Kimi $1B Raise (2026-03-14) — Moonshot AI (Kimi) raises $1B at $18B valuation, up 4x in three months. The best-funded Chinese AI lab behind the Attention Residuals paper and Kimi K2.5.
Cursor $2B ARR / $50B Valuation (2026-03-12) — Cursor doubles ARR to $2B in three months, 60% from corporate customers. Raising at $50B valuation.
Replit Agent 4 / $9B Valuation (2026-03-11) — Replit triples valuation to $9B in 6 months. Agent 4 pivots from coding platform to full knowledge work suite with canvas, apps, slides, and videos. Part of the broader trend of coding agent builders expanding to general knowledge work. I haven’t tried it.

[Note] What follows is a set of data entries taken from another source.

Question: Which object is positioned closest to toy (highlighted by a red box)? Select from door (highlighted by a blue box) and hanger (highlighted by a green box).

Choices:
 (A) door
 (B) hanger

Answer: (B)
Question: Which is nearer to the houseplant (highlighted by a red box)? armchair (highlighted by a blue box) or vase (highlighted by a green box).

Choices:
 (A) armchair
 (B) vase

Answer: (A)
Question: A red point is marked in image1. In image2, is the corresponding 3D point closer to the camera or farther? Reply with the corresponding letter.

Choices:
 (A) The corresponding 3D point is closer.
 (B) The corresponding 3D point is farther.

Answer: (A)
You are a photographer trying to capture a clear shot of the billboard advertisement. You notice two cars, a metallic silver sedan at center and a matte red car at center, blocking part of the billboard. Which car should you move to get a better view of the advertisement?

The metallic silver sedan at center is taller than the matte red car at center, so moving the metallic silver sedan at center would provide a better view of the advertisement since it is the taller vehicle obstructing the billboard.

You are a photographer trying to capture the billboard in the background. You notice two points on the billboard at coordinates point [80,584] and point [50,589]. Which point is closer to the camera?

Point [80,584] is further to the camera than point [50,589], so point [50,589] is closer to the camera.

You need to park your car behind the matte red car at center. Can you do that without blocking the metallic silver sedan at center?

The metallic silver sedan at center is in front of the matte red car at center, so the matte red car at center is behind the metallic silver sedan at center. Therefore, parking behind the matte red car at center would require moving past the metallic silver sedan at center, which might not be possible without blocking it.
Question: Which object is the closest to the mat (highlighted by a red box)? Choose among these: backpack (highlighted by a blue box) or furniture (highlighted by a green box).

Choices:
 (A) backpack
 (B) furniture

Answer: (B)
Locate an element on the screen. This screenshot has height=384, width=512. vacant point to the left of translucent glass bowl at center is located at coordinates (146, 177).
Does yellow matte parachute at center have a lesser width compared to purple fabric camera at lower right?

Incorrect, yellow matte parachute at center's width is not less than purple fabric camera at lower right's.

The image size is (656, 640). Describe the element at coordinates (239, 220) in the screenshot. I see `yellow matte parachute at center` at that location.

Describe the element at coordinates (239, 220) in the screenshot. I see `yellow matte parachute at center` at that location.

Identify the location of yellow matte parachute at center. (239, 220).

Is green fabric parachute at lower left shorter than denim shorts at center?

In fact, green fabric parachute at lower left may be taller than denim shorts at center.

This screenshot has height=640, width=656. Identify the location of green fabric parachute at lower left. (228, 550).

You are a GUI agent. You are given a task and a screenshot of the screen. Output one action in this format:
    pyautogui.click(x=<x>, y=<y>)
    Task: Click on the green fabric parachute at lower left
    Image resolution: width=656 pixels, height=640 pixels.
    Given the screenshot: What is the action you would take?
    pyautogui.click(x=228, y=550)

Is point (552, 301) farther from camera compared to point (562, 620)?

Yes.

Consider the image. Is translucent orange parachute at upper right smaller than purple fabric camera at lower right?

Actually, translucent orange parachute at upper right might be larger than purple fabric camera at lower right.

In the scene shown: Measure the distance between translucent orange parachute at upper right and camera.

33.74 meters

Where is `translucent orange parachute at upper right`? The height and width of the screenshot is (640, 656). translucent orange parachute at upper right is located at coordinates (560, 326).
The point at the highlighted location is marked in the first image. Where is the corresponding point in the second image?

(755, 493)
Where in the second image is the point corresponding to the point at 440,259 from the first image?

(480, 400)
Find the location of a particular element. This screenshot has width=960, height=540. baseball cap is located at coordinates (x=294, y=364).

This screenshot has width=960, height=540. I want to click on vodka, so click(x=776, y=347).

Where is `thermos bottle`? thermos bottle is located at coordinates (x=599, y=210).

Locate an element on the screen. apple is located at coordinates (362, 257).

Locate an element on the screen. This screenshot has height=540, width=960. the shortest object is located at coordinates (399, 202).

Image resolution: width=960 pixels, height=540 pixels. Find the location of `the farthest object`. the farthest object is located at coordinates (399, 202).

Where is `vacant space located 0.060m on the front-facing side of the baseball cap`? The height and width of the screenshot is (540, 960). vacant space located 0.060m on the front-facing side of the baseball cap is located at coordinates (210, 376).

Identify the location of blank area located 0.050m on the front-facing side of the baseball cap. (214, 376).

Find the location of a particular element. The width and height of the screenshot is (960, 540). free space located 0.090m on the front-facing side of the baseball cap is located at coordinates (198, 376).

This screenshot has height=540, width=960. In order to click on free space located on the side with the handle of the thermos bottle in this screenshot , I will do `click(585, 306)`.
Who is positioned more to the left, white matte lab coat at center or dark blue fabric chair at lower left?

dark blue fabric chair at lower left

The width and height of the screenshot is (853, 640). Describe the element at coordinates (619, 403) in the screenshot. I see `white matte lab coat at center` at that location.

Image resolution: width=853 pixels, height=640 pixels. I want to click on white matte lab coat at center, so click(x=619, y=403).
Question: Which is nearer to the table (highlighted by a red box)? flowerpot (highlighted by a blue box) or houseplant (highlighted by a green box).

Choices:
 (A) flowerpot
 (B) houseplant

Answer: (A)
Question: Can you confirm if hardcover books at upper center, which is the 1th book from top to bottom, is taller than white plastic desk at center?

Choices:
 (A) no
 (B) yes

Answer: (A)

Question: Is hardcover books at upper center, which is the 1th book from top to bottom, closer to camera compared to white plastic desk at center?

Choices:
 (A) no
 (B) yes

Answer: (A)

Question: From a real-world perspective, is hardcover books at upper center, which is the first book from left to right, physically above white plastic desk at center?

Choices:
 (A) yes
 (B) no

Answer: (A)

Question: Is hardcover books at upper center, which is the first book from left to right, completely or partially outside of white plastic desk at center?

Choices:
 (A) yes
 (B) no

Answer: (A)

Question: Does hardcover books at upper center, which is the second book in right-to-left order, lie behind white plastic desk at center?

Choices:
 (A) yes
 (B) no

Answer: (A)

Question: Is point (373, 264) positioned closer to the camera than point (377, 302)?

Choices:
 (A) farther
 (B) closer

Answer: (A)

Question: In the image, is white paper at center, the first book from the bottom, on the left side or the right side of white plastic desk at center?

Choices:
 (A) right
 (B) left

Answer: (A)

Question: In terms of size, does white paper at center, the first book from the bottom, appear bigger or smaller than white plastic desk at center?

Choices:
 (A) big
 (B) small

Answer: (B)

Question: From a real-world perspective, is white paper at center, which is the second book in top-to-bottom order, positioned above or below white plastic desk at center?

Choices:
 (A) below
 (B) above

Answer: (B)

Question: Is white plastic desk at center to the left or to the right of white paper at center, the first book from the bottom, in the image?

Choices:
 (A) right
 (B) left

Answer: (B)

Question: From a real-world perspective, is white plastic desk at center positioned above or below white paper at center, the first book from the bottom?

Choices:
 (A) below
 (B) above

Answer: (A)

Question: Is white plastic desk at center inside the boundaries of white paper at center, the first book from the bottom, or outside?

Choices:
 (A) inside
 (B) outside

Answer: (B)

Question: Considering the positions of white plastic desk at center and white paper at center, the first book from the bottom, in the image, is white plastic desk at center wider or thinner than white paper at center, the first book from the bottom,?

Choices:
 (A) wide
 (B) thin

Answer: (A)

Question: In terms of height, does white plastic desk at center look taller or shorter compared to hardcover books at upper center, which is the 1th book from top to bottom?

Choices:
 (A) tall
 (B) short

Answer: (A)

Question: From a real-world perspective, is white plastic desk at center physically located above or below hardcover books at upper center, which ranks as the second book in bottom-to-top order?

AMI Labs ($1B Seed) (2026-03-10) — Yann LeCun launches AMI Labs with a $1.03B seed at $3.5B pre-money – one of the largest seed rounds ever. Building world models around JEPA for robotics, explicitly betting against autoregressive LLMs as the path to intelligence. Team heavy on FAIR vision researchers.
OpenAI $110B Funding Round (2026-03-05) — OpenAI raises $110B from Amazon, Nvidia, and SoftBank. The round was the third most important thing Altman announced that day (after GPT-5.4 and Codex updates).